In conclusion, examiner it is unclear what applicant is trying to claim with the “wherein the machine learning model receives input about the target device in parametric spatial audio capturing”, and examiner best guess is that the target device is capturing audio signal from mic array which represent spatial metadata, the audio signal get send to the machine learning model and the model will output spatial metadata, which will be like outputting sound directions/angles.
To further prosecution, examiner will reject the claims based on the interpretation above as best as possible.
Claim Rejections - 35 USC § 103
The following is a quotation of 35 U.S.C. 103 which forms the basis for all obviousness rejections set forth in this Office action:
A patent for a claimed invention may not be obtained, notwithstanding that the claimed invention is not identically disclosed as set forth in section 102, if the differences between the claimed invention and the prior art are such that the claimed invention as a whole would have been obvious before the effective filing date of the claimed invention to a person having ordinary skill in the art to which the claimed invention pertains. Patentability shall not be negated by the manner in which the invention was made.

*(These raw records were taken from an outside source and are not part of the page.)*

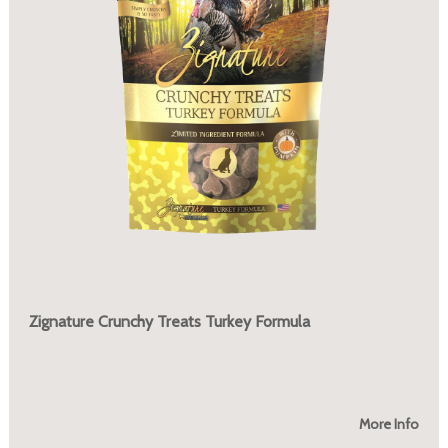
Zignature Crunchy Treats Turkey Formula
More Info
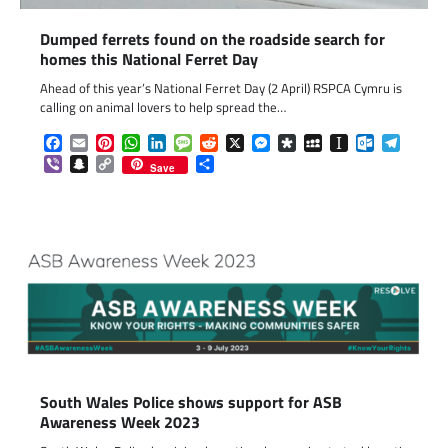
Dumped ferrets found on the roadside search for
homes this National Ferret Day
Ahead of this year’s National Ferret Day (2 April) RSPCA Cymru is
calling on animal lovers to help spread the…
Facebook
Email
Pinterest
WhatsApp
LinkedIn
Message
Reddit
X
Messenger
Diaspora
MySpace
Instapaper
Outlook.c
Telegr
Viber
Snapchat
Copy
Share
Save
Link
South Wales Police shows support for ASB
Awareness Week 2023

Claim 1-4, 8-11 and 14-17 is/are rejected under 35 U.S.C. 103 as being unpatentable over Atkins US PG-Pub 2019/0104357 in view of Gabryjelski US PG-Pub 2020/0058289.
Regarding claim 1, 15 and 17, Atkins teaches at least one processor: and at least one non-transitory memory that, when executed with the at least one processor ([0060]: processor), cause the apparatus to: obtain first capture data for a machine learning model where the first capture data is related to a plurality of spatial sound distributions and where the first capture data relates to a target device configured to obtain at least two microphone signals (Fig. 1 & Fig. 3 & [0015], [0022], [0046]: having multiple microphones in a array on a device like a phone to capture audio signal and gather sub-band directional features like DOA that will be used to trained a DNN of multiple sources); obtain second capture data for the machine learning model where the second capture data is obtained using the same plurality of spatial sound distributions and where the second capture data comprises information indicative of spatial properties of the plurality of spatial sound distributions and the second capture data is obtained using a reference capture method; and train the machine learning model to estimate the second capture data based on the first capture data wherein the machine learning model enables spatial metadata to be provided, wherein the machine learning model receives input about the target device in parametric spatial audio capturing (Fig. 1 & Fig. 5 & [0015]-[0016], [0049]: using the multiple microphones of a phone/tablet/computer in a array to capture audio signal for training a DNN for each sub-band based on the estimated sub-band directional features and target direction feature like DOA and diffuseness, then capturing audio signal from the microphones of the phone/tablet/computer (Fig. 5-501) and pass it to the DNN (Fig. 5-503) that was trained already and it will output more accurate sub-band directional feature like DOA and diffuseness of multiple sources (Fig. 5-506) and then rendering unit (Fig. 5-505) will mix the audio signal with the directional features DOA and diffuseness to provide it to the loudspeaker (Fig. 5-509)).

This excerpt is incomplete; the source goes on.